== Segment start ==
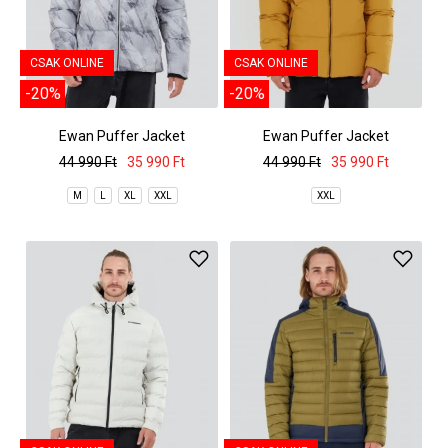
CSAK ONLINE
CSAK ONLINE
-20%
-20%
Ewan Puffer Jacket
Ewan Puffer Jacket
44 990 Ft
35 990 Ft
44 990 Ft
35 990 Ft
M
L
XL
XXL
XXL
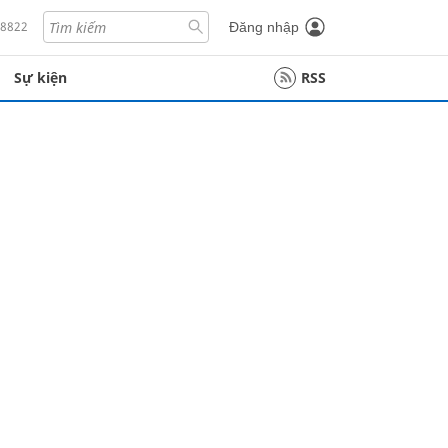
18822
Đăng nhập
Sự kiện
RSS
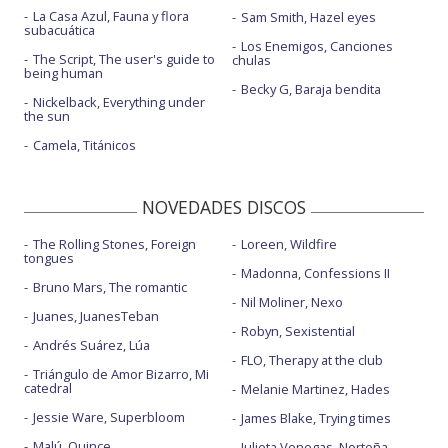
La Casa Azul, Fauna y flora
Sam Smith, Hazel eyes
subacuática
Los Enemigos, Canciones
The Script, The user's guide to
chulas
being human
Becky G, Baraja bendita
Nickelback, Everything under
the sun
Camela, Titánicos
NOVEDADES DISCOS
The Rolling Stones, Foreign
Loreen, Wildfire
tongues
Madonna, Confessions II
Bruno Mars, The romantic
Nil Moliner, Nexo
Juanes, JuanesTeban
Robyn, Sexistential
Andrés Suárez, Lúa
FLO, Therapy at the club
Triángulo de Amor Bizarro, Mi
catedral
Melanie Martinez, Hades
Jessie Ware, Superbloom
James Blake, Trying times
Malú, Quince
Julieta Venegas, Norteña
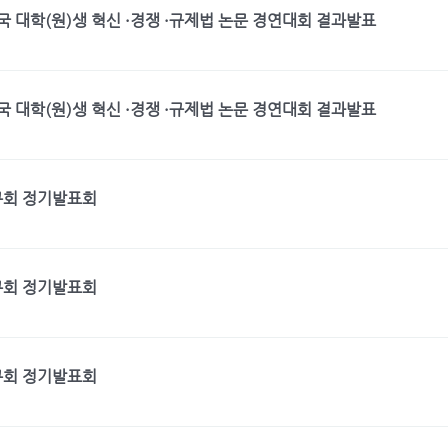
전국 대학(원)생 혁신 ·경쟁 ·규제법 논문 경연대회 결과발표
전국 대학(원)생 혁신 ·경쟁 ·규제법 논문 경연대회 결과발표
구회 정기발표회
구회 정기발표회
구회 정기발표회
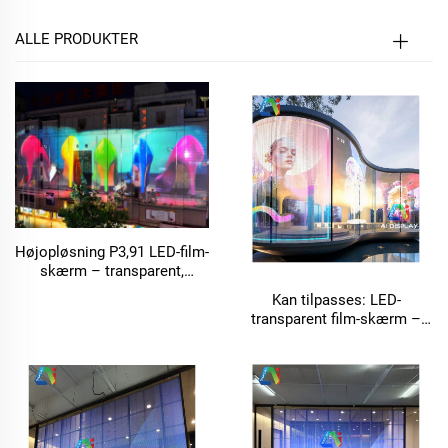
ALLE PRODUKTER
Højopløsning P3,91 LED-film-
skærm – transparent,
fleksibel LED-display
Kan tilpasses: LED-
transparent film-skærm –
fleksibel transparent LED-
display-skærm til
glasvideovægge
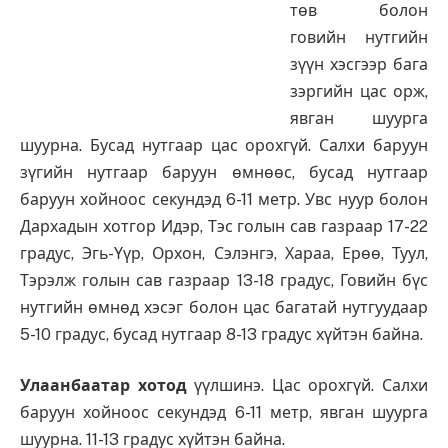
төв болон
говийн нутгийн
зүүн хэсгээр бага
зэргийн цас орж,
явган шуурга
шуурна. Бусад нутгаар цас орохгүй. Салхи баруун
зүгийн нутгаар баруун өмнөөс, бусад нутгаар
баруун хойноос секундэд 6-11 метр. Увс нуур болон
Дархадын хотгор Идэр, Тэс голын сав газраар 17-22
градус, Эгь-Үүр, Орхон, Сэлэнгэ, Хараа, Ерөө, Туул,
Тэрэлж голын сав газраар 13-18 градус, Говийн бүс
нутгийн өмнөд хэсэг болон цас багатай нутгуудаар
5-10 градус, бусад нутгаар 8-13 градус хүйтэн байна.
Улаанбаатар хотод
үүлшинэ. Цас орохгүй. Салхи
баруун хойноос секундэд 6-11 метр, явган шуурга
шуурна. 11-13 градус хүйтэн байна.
== Segment end ==
-- Work item --
Collect each line above holding the string "газраар".

-- Task response --
Дархадын хотгор Идэр, Тэс голын сав газраар 17-22
Тэрэлж голын сав газраар 13-18 градус, Говийн бүс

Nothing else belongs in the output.